Segment Open

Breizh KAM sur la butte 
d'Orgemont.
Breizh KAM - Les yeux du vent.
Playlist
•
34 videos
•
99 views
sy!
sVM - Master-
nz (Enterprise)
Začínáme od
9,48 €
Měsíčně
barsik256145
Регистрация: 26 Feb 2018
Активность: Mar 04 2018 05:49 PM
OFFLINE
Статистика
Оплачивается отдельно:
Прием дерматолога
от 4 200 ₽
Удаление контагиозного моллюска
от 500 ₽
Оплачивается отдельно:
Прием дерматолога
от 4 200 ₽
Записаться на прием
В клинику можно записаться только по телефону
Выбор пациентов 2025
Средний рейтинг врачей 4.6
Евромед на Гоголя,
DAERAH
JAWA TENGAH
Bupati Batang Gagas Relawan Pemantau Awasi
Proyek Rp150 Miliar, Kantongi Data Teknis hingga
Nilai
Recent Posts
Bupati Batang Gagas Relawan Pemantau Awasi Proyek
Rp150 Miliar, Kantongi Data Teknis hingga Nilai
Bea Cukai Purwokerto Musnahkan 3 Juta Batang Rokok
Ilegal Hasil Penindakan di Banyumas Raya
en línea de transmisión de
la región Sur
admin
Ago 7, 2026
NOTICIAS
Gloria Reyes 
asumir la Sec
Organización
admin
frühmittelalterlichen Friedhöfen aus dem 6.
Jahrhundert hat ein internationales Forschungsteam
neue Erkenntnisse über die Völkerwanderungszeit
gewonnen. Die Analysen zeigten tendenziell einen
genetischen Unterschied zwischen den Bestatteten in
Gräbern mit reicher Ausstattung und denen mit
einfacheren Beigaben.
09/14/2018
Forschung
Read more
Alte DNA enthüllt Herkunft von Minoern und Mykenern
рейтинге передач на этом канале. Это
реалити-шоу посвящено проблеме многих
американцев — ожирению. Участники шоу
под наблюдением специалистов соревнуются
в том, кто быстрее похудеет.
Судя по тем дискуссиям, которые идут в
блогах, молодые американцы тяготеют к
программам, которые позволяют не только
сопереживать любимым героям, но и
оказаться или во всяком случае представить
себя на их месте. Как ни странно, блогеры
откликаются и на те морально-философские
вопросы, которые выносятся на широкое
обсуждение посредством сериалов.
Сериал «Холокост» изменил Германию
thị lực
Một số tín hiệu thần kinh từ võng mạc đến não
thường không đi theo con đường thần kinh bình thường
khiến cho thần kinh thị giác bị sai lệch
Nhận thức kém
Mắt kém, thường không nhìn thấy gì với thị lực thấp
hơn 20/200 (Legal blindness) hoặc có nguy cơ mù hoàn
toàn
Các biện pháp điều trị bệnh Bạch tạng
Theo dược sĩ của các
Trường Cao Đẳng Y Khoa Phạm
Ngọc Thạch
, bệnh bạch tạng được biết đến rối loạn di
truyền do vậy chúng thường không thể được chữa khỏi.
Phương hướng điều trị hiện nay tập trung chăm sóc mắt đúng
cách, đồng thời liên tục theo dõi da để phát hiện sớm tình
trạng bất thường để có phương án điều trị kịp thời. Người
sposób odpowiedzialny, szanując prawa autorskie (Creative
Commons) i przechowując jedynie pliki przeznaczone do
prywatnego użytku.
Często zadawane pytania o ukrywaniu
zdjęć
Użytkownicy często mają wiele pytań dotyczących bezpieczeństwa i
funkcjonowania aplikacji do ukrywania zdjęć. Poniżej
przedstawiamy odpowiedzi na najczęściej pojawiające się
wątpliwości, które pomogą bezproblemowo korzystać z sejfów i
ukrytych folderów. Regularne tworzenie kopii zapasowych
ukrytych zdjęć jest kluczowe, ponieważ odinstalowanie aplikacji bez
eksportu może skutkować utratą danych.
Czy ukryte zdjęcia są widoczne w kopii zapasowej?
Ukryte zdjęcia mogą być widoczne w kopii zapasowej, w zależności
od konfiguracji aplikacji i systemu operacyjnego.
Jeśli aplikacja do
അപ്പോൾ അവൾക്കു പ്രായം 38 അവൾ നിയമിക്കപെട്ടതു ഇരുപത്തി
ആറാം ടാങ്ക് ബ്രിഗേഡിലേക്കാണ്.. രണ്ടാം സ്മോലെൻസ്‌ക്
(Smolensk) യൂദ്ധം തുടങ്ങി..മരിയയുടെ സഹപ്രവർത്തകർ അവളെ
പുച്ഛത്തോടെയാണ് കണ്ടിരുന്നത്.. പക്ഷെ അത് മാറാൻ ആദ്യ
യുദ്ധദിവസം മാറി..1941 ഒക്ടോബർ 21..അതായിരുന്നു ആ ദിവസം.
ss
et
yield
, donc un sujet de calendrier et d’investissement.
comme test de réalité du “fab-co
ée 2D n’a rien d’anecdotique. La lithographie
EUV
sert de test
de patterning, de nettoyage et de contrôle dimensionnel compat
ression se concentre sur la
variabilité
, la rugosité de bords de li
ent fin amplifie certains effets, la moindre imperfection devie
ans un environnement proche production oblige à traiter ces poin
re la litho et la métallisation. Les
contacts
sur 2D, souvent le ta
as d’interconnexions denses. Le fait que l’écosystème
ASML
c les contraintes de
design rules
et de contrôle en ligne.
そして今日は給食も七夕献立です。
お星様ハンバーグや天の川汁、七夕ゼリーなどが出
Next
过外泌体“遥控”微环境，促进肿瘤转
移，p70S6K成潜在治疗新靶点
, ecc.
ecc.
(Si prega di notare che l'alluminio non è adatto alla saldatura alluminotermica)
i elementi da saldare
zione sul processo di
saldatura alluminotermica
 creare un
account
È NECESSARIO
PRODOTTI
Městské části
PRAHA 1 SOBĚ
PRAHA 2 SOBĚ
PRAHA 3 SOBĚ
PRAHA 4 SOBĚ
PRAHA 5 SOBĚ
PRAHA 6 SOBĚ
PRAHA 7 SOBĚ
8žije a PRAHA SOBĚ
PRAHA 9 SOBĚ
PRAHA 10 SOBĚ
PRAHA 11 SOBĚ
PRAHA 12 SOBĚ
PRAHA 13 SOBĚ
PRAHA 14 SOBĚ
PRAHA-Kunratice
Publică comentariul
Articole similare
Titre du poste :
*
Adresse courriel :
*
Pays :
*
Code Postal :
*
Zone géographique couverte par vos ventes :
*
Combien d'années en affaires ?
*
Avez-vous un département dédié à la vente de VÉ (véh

Segment Closed

= PROBLEM STATEMENT =
Output the lines above exactly, but only those between the line holding "Bupati Batang Gagas Relawan Pemantau Awasi Proyek" and the line holding "genetischen Unterschied zwischen", inclusive.

= TASK RESPONSE =
Bupati Batang Gagas Relawan Pemantau Awasi Proyek
Rp150 Miliar, Kantongi Data Teknis hingga Nilai
Bea Cukai Purwokerto Musnahkan 3 Juta Batang Rokok
Ilegal Hasil Penindakan di Banyumas Raya
en línea de transmisión de
la región Sur
admin
Ago 7, 2026
NOTICIAS
Gloria Reyes 
asumir la Sec
Organización
admin
frühmittelalterlichen Friedhöfen aus dem 6.
Jahrhundert hat ein internationales Forschungsteam
neue Erkenntnisse über die Völkerwanderungszeit
gewonnen. Die Analysen zeigten tendenziell einen
genetischen Unterschied zwischen den Bestatteten in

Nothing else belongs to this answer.